Today I am grateful for...

The birds chirping outside my window and the nice cool breeze gently flowing in. AAAAHHHH, so beautiful.

You know, as I was walking this morning with Wesley (this is a new thing, he gets me up every weekday morning for 6:30 so we can go for a walk, to which I try to convince him that its tooooo early, or I am sick, or I'm too tired, to which he proceeds to quietly sit on my bed and stare at me, until I give in and go walk with him, cute kid, I think he is aspiring to be Bob Harper, ok I digress forgive the spiderwebbing (you know a story within a story, oh boy here I go, what is this three branches now?) anyhooooo...
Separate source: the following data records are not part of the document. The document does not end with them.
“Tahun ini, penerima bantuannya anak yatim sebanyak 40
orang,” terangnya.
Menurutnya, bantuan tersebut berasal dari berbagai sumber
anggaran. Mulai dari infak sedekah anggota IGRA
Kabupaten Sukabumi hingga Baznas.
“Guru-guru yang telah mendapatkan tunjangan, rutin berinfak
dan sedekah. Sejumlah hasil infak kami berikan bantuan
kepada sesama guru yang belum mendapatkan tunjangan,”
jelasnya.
I was thinking about my Gratitude challenge this morning, and realizing that when I first started it, it was almost difficult to think of things, just that I found it harder to put myself constantly into that frame of mind. I don't know if it is easier now because I have really connected my Gratitude to my thankfulness to God, or if I am just becoming a less self centered person, but really either way its pretty great.

This was a FANTASTIC weekend. Let me be clear though, there were moments in which I would *not* have said were great, such as when I was literally crawling UNDER the pool while trying to manually pull the wrinkles out of the liner, while enjoying the creepy crawly bugs living in the sand using my arms as a possible new home. Not special.
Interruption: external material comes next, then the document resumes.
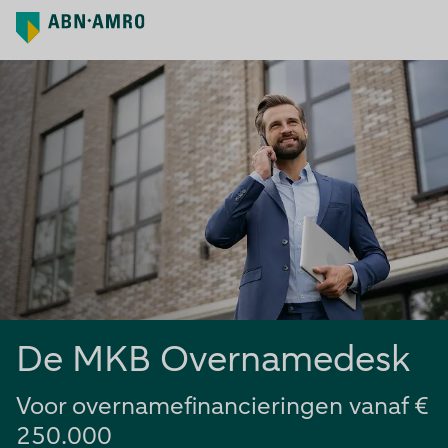
De MKB Overnamedesk
Voor overnamefinancieringen vanaf €
250.000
Or, pumping water in from the lake to fill the pool and realizing THAT was not a great idea (and quickly working to filter out the ickies) or having an intense migraine, and poor dave with a pulled shoulder that made him so hard to take seriously because he couldn't quite look at you straight, hehe.

But, you know, if it hadn't been for those moments I wouldn't have had the chance to feel so grateful for when we managed to get those wrinkles out, and there wouldn't have been the moment when we threw our boys in the pool so they could vacuum out said ickies, and I wouldn't have had that moment of sheer bliss after the headache passed where I could remember just how amazing the gift of health is. And well, Dave's shoulder is still bugging him, but if it hadn't been for his head being offset when he was talking to me, he wouldn't have the chance to read here that every time I looked at him like that, I felt sad that he was hurt, but I also giggled a bit to myself and fell in love with him all over again....

We got to take the boys to a fantastic concert this weekend (the Newsboys) where I was inspired and awed, and as usual reminded how good our God is. I sang my heart out with my little man beside me (who knew all the words to some of the new songs) and truly was grateful the whole time for that moment.

We had a barbecue with my parents to celebrate David's birthday, sunshine, fantastic food, a crazy puppy and an old doggie trying to run from the over-enthusiastic puppy, lots of laughter, a few splashes in the pool (and my dad getting hit in the head by the long pool cleaner rod by Dave, that was pretty funny) a bunch of great memories, and cherished "grateful" moments for me to carry into my new week.

Im including a clip from the newsboys concert (I didn't have a video camera so this is actually from another concert, but I thought it was worth posting anyway) this was how they started it, I LOVED the mix of Black Eyed Peas "I gotta feeling, and Life is Beautiful"

I hope you enjoy your week, and that you have some things you are very grateful for today!